■自分で作る土蔵
この野菜蔵は、ワインボトルを入れる箱から自分で作るものだ。
藁を巻いた竹の棒を、ワイン箱内側の側面に取り付ける。そこへ練り込んだ土を塗るわけだ。左官職人がやる作業を、消費者の手でこなすというものである。
筆者もキットを見せてもらった。製作に必要な竹、藁、土などは揃っているが、左官の象徴とも言えるコテはない。これは素手で土を貼り付けることを想定しているためだが、もちろん自前のコテを用意して作業してもいいだろう。
「自分で壁を塗る」という、人生であまり体験し得ないことを自宅でやる。DIYにも様々な形がある、ということだ。
■左官職人がいたからこそ
話を再び戦国時代に戻そう。
16世紀当時の日本人は、男性でも平均身長が150cmそこそこしかなかった。だが、「歩くこと」に関しては現代人を大きく凌駕している。何しろ、槍と具足を身につけて1日数十キロの山道を行軍するのだ。武田信玄の兵はなぜ強かったかというと、いざとなったら南アルプスを超えてしまうだけの機動力があったからだ。
兵を支えていたのは、野菜と大豆と玄米である。そしてこの3つのなかで最も足が早い、すなわち痛みやすいのは、やはり野菜だ。
信玄は各分野の職人を次々と甲斐へ移住させていたが、その中に左官職人もいたことは想像に難くない。彼らがいなければ野菜の長期保存は不可能で、軍も動かせなくなるからだ。

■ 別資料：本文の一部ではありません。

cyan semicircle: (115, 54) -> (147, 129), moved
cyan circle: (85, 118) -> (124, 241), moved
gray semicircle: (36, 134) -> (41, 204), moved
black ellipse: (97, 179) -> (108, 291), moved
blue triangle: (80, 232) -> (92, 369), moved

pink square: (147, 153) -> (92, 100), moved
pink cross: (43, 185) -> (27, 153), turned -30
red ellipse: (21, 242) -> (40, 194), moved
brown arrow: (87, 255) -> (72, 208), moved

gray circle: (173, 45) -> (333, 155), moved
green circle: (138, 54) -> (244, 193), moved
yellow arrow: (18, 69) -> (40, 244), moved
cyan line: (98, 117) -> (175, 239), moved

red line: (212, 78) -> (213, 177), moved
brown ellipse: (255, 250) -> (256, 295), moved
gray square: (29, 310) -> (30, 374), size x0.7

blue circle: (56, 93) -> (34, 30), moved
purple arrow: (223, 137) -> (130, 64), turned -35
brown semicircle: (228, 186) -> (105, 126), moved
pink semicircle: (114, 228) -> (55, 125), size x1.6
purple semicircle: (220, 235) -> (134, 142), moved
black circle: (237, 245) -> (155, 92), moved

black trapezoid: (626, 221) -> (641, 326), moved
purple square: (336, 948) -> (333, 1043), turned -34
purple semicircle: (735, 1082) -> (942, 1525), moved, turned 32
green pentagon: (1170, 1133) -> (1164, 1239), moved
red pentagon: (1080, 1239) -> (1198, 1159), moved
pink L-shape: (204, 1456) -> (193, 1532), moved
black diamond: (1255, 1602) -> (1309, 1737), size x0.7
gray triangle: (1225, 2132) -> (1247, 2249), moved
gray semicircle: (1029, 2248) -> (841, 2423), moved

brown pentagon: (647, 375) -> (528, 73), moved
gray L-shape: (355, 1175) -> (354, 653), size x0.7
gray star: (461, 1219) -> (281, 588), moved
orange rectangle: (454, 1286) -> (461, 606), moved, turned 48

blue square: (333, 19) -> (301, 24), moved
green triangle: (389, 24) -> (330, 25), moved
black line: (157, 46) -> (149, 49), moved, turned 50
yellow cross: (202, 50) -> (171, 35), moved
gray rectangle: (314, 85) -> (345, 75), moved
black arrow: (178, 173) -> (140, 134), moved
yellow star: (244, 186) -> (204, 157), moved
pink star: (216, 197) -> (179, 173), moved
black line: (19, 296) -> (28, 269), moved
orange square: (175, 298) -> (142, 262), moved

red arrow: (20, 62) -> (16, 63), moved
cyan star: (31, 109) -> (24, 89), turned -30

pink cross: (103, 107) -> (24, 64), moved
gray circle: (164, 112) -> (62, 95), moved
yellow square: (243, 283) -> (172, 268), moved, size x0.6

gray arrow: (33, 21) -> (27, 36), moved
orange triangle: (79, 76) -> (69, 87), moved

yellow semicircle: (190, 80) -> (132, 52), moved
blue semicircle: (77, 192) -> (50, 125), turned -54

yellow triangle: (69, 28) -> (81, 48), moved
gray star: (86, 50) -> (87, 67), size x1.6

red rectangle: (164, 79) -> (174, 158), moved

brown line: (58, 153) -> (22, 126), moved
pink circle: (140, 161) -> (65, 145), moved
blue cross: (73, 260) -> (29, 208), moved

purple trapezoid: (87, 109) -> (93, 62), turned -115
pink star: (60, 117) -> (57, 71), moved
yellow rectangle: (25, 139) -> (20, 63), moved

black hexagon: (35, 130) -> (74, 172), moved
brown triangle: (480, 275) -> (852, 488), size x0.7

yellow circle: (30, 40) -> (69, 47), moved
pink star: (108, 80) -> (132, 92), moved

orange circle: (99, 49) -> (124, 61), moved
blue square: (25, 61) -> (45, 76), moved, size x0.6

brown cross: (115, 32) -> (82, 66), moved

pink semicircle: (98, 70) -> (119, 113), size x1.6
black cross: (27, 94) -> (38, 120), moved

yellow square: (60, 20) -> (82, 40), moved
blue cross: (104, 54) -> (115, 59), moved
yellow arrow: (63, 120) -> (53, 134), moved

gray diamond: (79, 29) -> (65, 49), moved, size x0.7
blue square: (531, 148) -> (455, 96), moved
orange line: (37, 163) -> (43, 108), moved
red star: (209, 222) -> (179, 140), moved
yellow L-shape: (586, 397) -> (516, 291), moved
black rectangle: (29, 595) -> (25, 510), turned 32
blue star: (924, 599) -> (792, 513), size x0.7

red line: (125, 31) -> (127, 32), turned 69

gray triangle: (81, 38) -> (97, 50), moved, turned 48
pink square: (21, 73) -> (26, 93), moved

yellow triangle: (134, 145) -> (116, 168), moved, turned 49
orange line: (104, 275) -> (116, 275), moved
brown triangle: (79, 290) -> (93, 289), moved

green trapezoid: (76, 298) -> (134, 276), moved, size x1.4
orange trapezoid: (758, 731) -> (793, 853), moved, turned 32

それにも増して、当時の甲斐は土地が痩せていて、水害も頻発していた。にもかかわらず、最終的に甲信越はおろか東海地方にも勢力を伸ばすまでになったのだ。
■「野菜の保存」を真剣に考える
我々現代人も、近年「野菜不足」に喘いでいる。
天候不順は野菜の発育に影響するということは、今も昔も変わらない。せっかく買ったキャベツを冷蔵庫の中で腐らせてしまう、などというのはもはや論外だ。この飽食の時代において、それでもなお「野菜は値上がりする」という事実を思い知った我々は、野菜の保存方法について真剣に考察しなければならないだろう。
野菜を土蔵に入れ、計画的に消費する。しかもその土蔵は、自分自身の手で作ったものだ。だからこそ、大地の恵みである野菜を無駄なく食べようという心構えが生まれる。
野菜蔵DIYキットは現在、Makuakeで9500円からのプレオーダーを受け付けている。なお、プロの左官職人が壁を仕上げた完成版も出展されている。配送は5月から。